The second outcome of this method is that the government gets more money that can be used for social programs to prevent people from using such harmful goods, or for development of medicine and promotion of healthy way of life. But I’d like to add that, though Kotler mentions charity donations of big companies, for example McDonalds, (2004, p. 32), it is obvious that it is not the way out.

It is impossible and really cynic to believe that such big company’s mischief will vanish after its giving some money to a hospital or orphanage. But instead Kotler (2004) gives the possible way out even for McDonalds suggesting them to provide more healthy food and very its menu, enriching it with different salads, etc. (p. 32).

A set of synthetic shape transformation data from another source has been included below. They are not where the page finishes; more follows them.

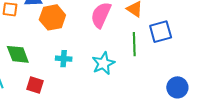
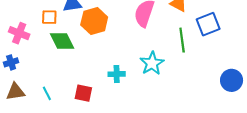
green diamond: (18, 54) -> (62, 41), moved
cyan cross: (64, 59) -> (117, 74), moved

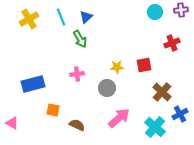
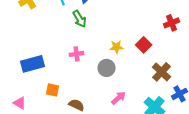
red square: (144, 65) -> (144, 45), turned -35
pink arrow: (119, 118) -> (119, 98), size x0.7
pink triangle: (12, 123) -> (20, 103), moved

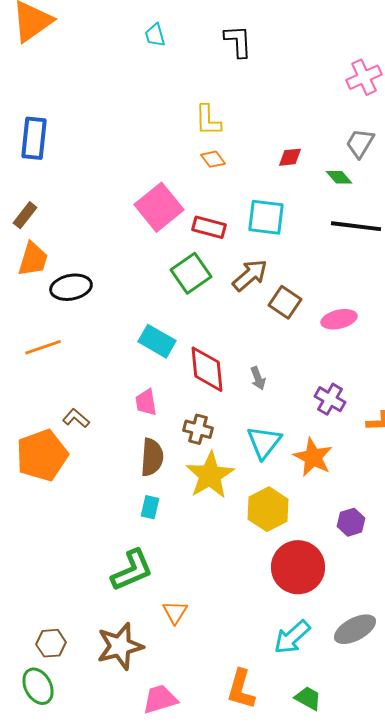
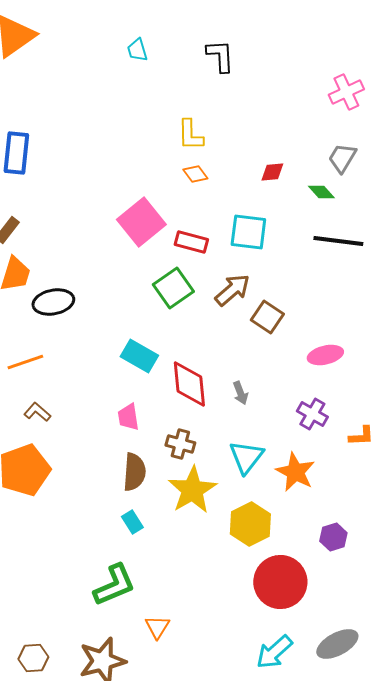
pink ellipse: (339, 319) -> (325, 355), moved
brown L-shape: (76, 418) -> (37, 412), moved
cyan rectangle: (150, 507) -> (132, 522), turned -45

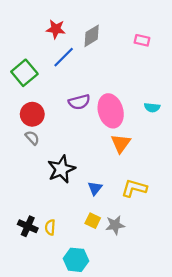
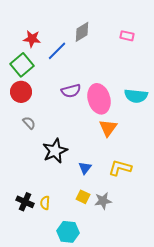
red star: (56, 29) -> (32, 39), moved
cyan semicircle: (152, 108) -> (136, 96), size x1.6
red circle: (32, 114) -> (21, 92), moved

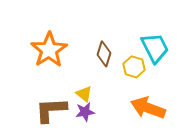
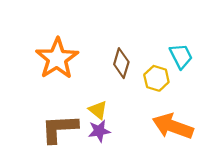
cyan trapezoid: (155, 48) -> (181, 56), size x0.7

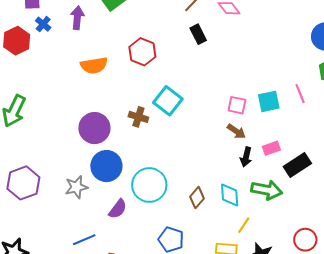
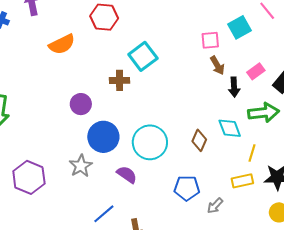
cyan square: (168, 101) -> (143, 56), turned 32
purple circle: (94, 128) -> (81, 104), size x0.7
brown arrow: (236, 131) -> (217, 65), turned 42
purple semicircle: (118, 209) -> (127, 175), turned -75

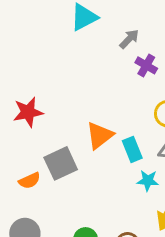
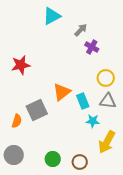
red star: (28, 112) -> (21, 65), moved
orange semicircle: (30, 181) -> (17, 121), turned -48

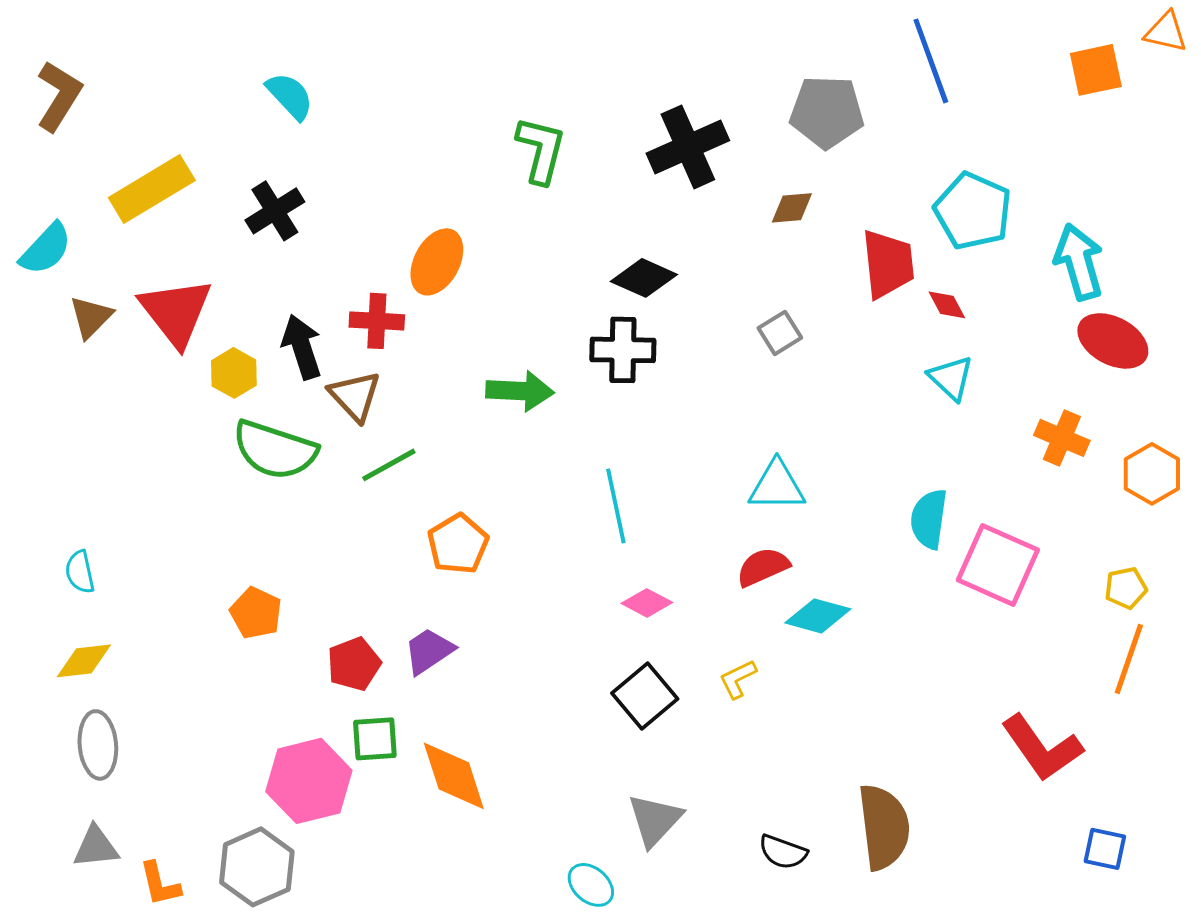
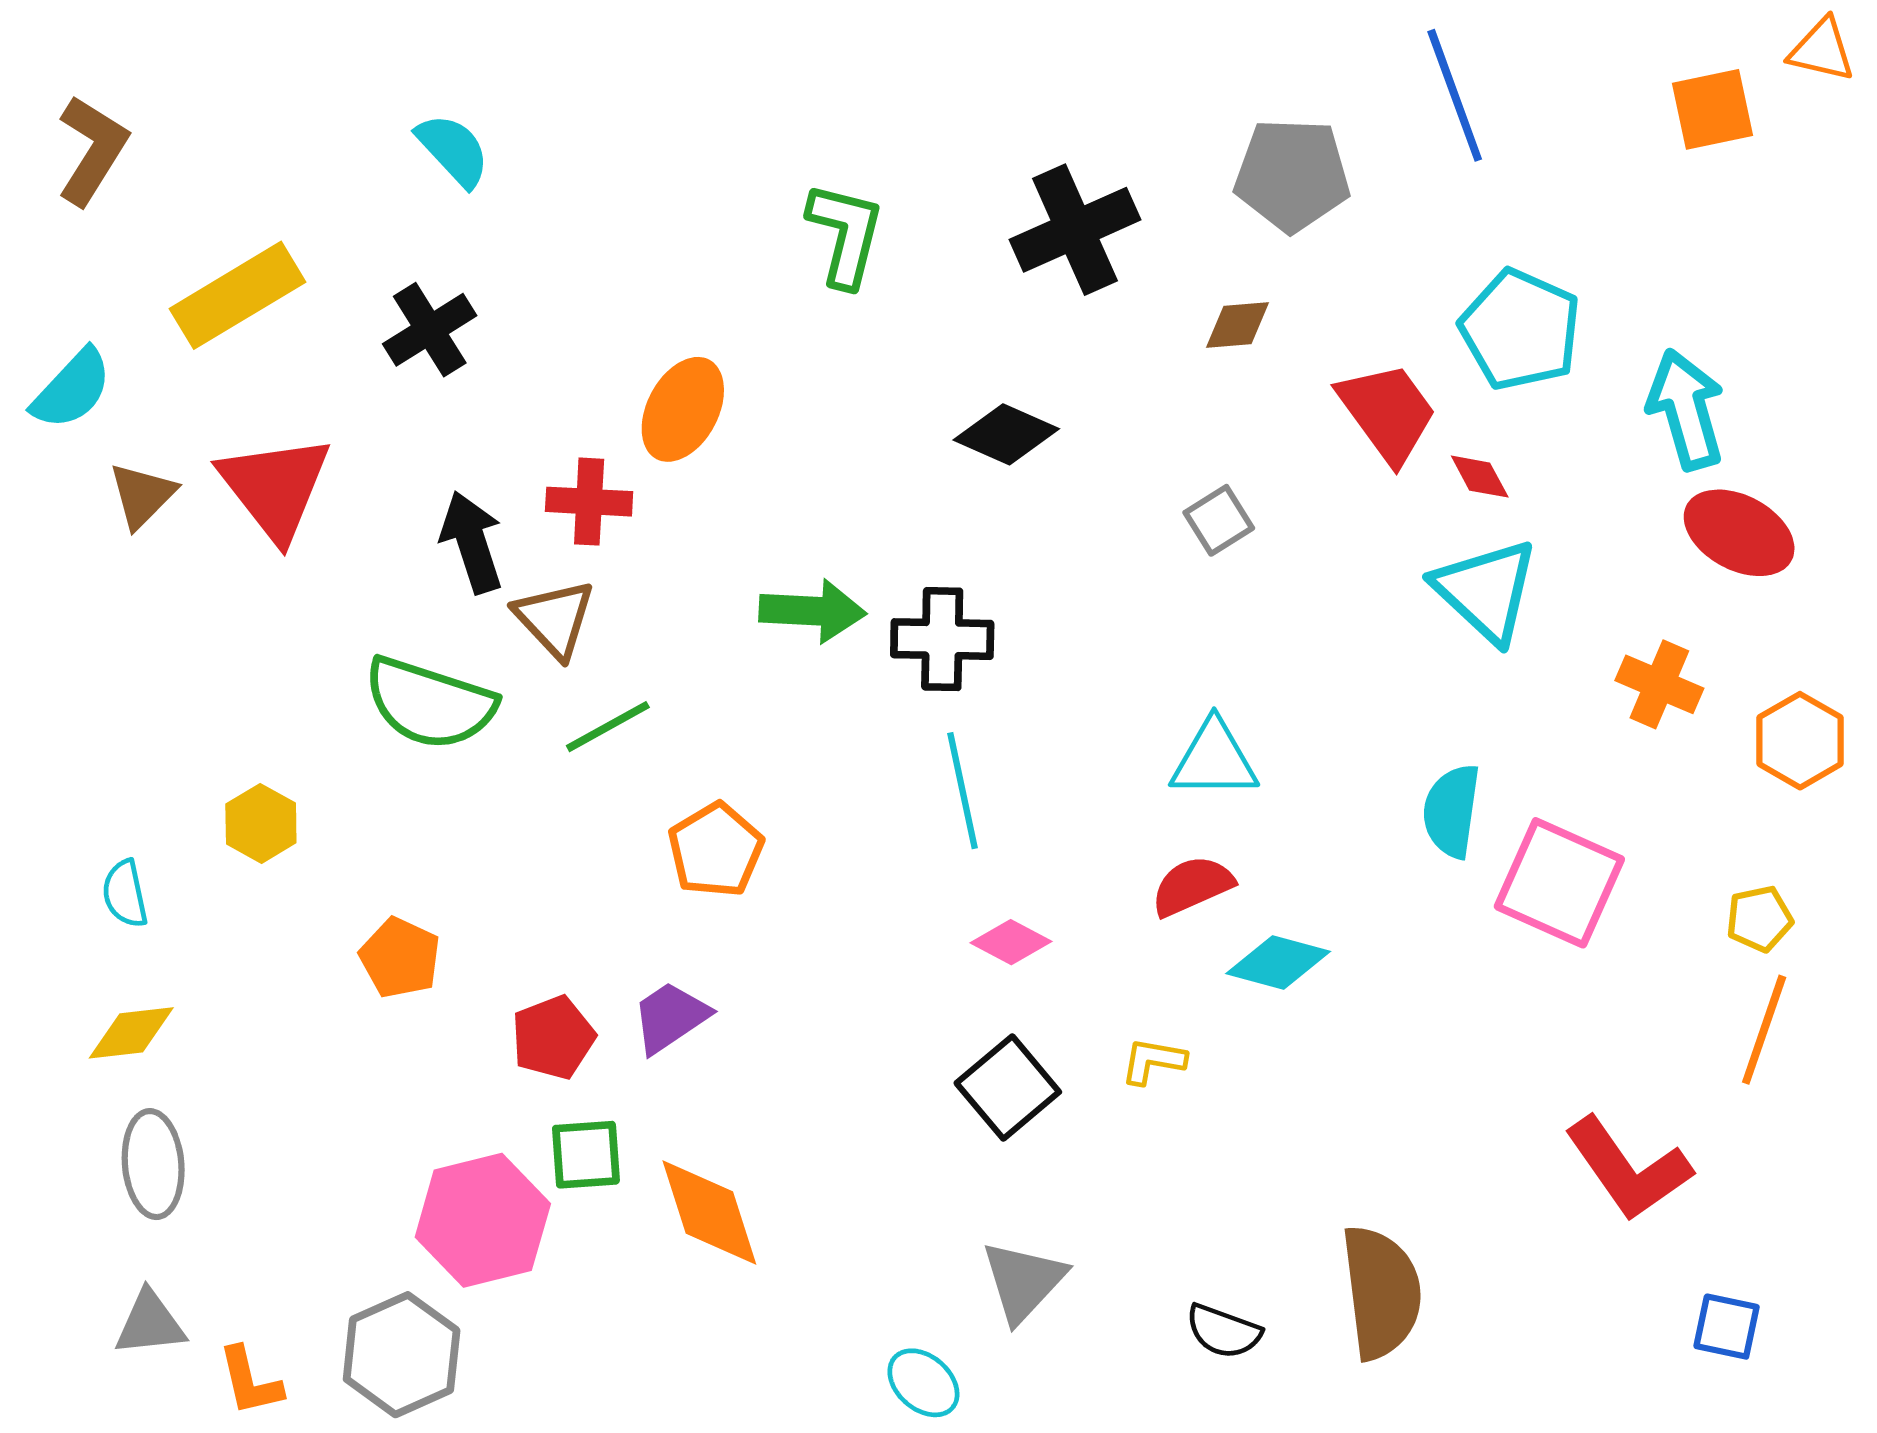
red trapezoid: (888, 264) -> (1388, 412), turned -30
black cross: (623, 350) -> (942, 639), moved
yellow hexagon: (234, 373) -> (261, 823), moved
cyan triangle: (951, 378) -> (1486, 591), size x1.5
yellow L-shape: (738, 679) -> (1153, 1061), turned 36

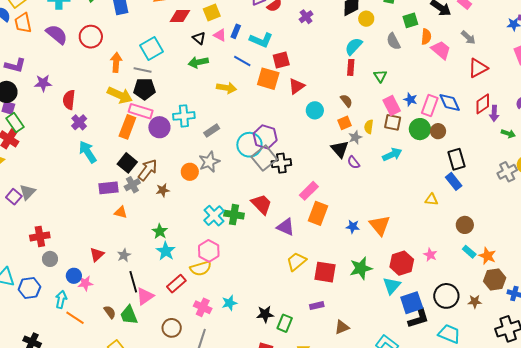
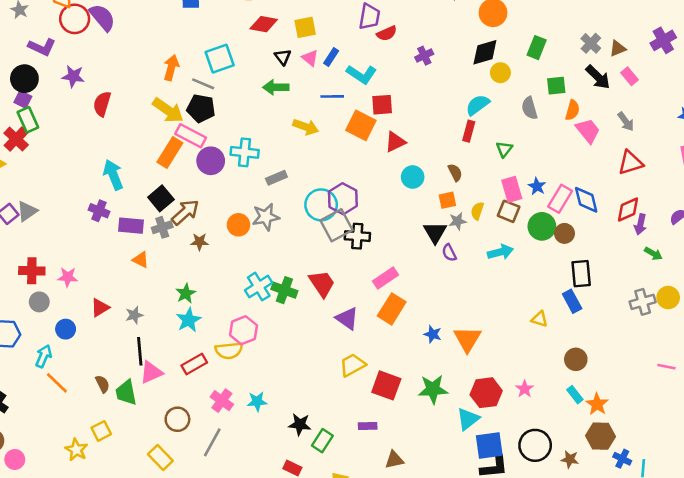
red circle: (91, 37) -> (75, 19), moved
blue line: (242, 61) -> (332, 96), turned -42
purple cross: (79, 122) -> (99, 211), moved, turned -35
pink star: (85, 283) -> (68, 277), moved

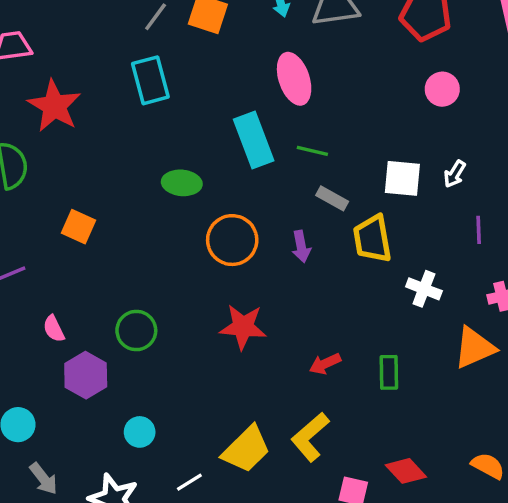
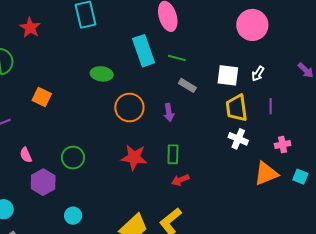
pink circle: (442, 89) -> (252, 25), size x1.6
red star: (54, 106) -> (30, 28), size x0.7
yellow trapezoid: (372, 239) -> (237, 108), moved
green rectangle: (389, 372) -> (173, 154), moved

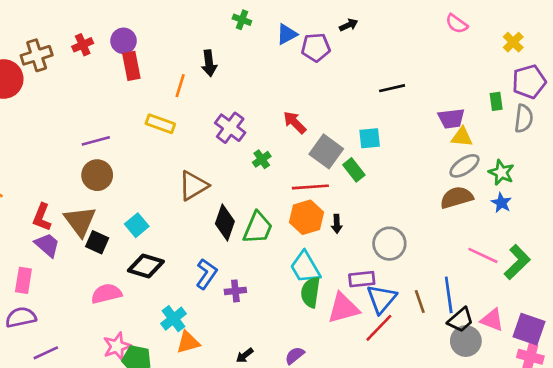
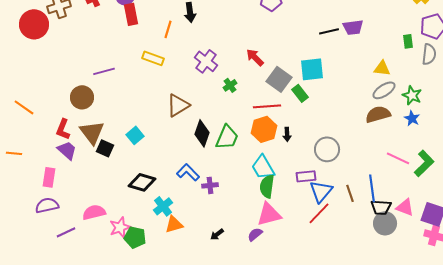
purple trapezoid: (451, 118) -> (353, 27), moved
cyan square: (370, 138) -> (312, 69), size x1.4
brown circle: (97, 175) -> (82, 97), moved
black diamond: (146, 266) -> (142, 182), moved
blue L-shape: (206, 274) -> (188, 172), turned -80
pink semicircle: (106, 294) -> (94, 212), moved
pink triangle: (343, 308) -> (269, 214), moved
black trapezoid: (461, 320) -> (381, 207), turned 45

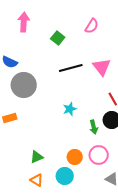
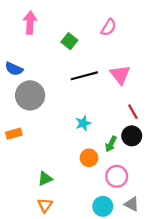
green arrow: (94, 127) -> (111, 144), turned 40
orange circle: (75, 157) -> (89, 158), moved
cyan circle: (65, 176) -> (103, 206), moved
orange triangle: (37, 180) -> (45, 205), turned 32

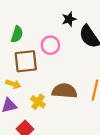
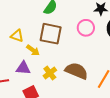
pink circle: (50, 45) -> (86, 28), moved

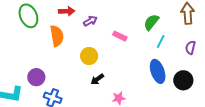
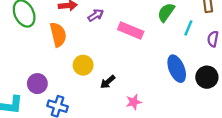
pink rectangle: (120, 36) -> (131, 31), size x1.5
cyan line: (161, 41) -> (188, 28), moved
yellow circle: (89, 56) -> (83, 65), moved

Thus, it is necessary to promote social responsibilities within big or even international enterprises with the help of government and consumers’ education. But, to my mind, it is necessary to pay more attention to education even from the kindergarten to grow responsible people who will understand the importance of providing necessary and socially friendly goods.


Gorchels, L. (2006). The Product manager’s handbook. New York: McGraw-Hill Professional.

Kotler, Philip. (2004). Marketers Wrestle With Ethical Questions: Is Marketing Ethics an Oxymoron?. Marketing Management. 13(6), 30-35.